* PROBLEM DESCRIPTION *
Return the records word for word. Pictures do not belong in the copy.
SUPPLIED RECORDS START
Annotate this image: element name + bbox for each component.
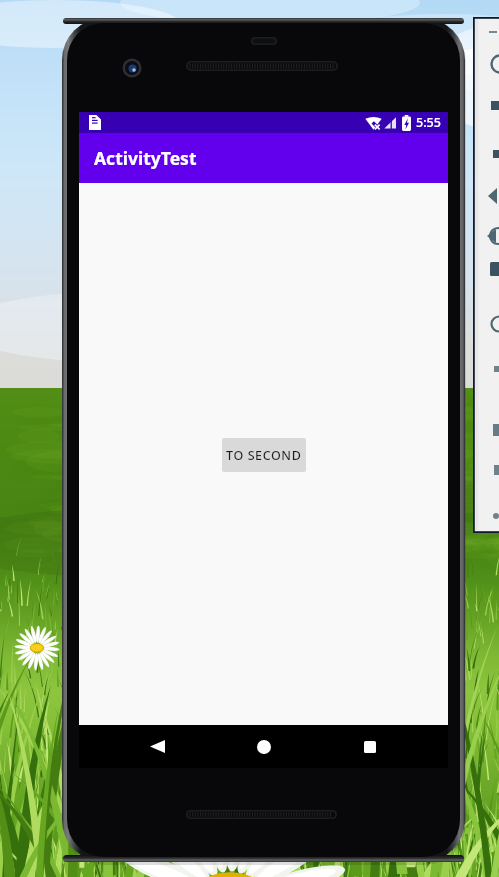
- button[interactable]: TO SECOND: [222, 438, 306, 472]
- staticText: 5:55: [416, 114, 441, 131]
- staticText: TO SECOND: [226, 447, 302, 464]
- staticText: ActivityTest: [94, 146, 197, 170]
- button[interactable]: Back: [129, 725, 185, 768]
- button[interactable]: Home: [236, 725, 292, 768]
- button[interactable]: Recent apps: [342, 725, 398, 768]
SUPPLIED RECORDS END
* RESPONSE TO THIS TASK *
Annotate this image: element name + bbox for each component.
- button[interactable]: TO SECOND: [222, 438, 306, 472]
- staticText: 5:55: [416, 114, 441, 131]
- staticText: TO SECOND: [226, 447, 302, 464]
- staticText: ActivityTest: [94, 146, 197, 170]
- button[interactable]: Back: [129, 725, 185, 768]
- button[interactable]: Home: [236, 725, 292, 768]
- button[interactable]: Recent apps: [342, 725, 398, 768]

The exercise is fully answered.